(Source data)

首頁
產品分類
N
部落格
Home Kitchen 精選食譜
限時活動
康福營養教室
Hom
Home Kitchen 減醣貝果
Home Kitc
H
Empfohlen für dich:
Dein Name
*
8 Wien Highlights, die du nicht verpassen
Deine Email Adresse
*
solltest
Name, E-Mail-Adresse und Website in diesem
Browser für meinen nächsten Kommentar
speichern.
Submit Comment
---
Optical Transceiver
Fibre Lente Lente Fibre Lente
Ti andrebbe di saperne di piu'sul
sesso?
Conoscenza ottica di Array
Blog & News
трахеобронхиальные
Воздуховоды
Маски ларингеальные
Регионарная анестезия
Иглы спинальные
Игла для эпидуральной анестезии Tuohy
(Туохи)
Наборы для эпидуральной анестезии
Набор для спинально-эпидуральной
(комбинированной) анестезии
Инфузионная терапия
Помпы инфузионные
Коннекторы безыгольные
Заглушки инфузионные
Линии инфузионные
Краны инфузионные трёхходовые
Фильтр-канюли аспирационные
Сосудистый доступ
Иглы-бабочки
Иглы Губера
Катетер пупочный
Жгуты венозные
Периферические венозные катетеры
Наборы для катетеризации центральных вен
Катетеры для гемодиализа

| What you should do |
Each line in the entries above, starting at the line with "(комбинированной) анестезии" and ending at the line with "Катетеры для гемодиализа", is to be printed exactly, and only those lines.

| Solved exercise |
(комбинированной) анестезии
Инфузионная терапия
Помпы инфузионные
Коннекторы безыгольные
Заглушки инфузионные
Линии инфузионные
Краны инфузионные трёхходовые
Фильтр-канюли аспирационные
Сосудистый доступ
Иглы-бабочки
Иглы Губера
Катетер пупочный
Жгуты венозные
Периферические венозные катетеры
Наборы для катетеризации центральных вен
Катетеры для гемодиализа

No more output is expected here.